Yes, the “long tail” created countless opportunities, but it also produced the exploitative “gig economy.” Yes, technology produced mRNA vaccines, but it also produced the ability to create genetically engineered babies, where doctors or scientists can “edit” the DNA in human embryos.

All this, Lichfield said, represents a “tech industry run amok.”

Wired hasn’t shied away from covering these problems,” he said. “But they’ve forced us — and me in particular, as an incoming editor [Lichfield started at Wired last March] — to ponder the question: What does it mean to be Wired, a publication born to celebrate technology, in an age when tech is often demonized?”

And the answer, he continued, is to reject a binary conclusion — that tech is either all good or all bad.

“Both the optimist and pessimist views of tech miss the point,” Lichfield said. “The lesson of the last 30-odd years is not that we were wrong to think tech could make the world a better place. Rather, it’s that we were wrong to think tech itself was the solution — and that we’d now be equally wrong to treat tech as the problem.

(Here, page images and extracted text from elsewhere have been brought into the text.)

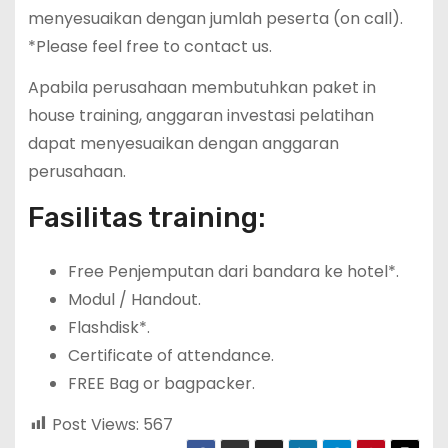
menyesuaikan dengan jumlah peserta (on call).
*Please feel free to contact us.
Apabila perusahaan membutuhkan paket in
house training, anggaran investasi pelatihan
dapat menyesuaikan dengan anggaran
perusahaan.
Fasilitas training:
Free Penjemputan dari bandara ke hotel*.
Modul / Handout.
Flashdisk*.
Certificate of attendance.
FREE Bag or bagpacker.
Post Views:
567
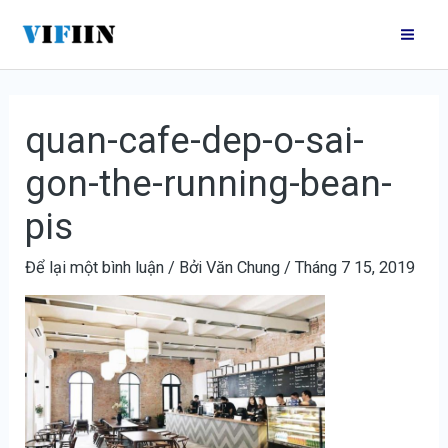
Nhảy
Điều
Mai
tới
hướng
Me
nội
bài
dung
viết
quan-cafe-dep-o-sai-
gon-the-running-bean-
pis
Để lại một bình luận
/ Bởi
Văn Chung
/
Tháng 7 15, 2019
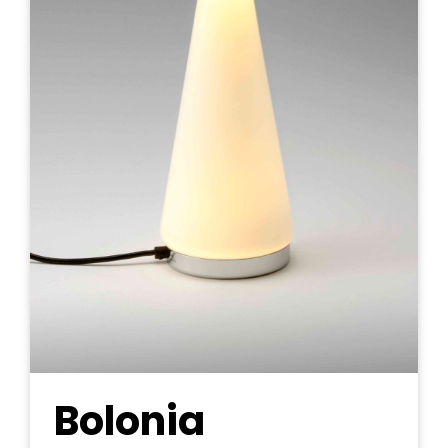
Bolonia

It's people who create change, he said.

“It’s not only possible, but normal, for a technology to do both good and harm at the same time,” Lichfield wrote. “A hype cycle that makes quick billionaires and leaves a trail of failed companies in its wake may also lay the groundwork for a lasting structural shift (exhibit A: the first dotcom bust).”

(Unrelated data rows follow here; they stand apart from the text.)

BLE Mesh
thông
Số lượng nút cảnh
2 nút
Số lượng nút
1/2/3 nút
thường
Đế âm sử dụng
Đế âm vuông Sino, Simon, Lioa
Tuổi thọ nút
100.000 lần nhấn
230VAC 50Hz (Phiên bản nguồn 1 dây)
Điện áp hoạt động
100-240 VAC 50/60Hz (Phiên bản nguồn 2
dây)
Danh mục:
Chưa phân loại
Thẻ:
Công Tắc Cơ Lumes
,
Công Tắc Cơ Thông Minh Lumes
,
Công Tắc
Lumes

Wired has always been about a question, Lichfield continued. What would it take to build a better future? The brand exists to inspire people who want to build that future. “We do it not by going into Pollyannaish raptures about how great the future is going to be, nor dire jeremiads about how bad things could get, but by taking an evenhanded, clear-eyed look at what it would take to tackle the severe challenges the world faces.

"Our subject matter isn’t technology, per se: It’s those challenges — like climate change, health care, global security, the future of democracy, the future of the economy, and the dizzying speed of cultural change as our offline and online worlds mingle and remix.”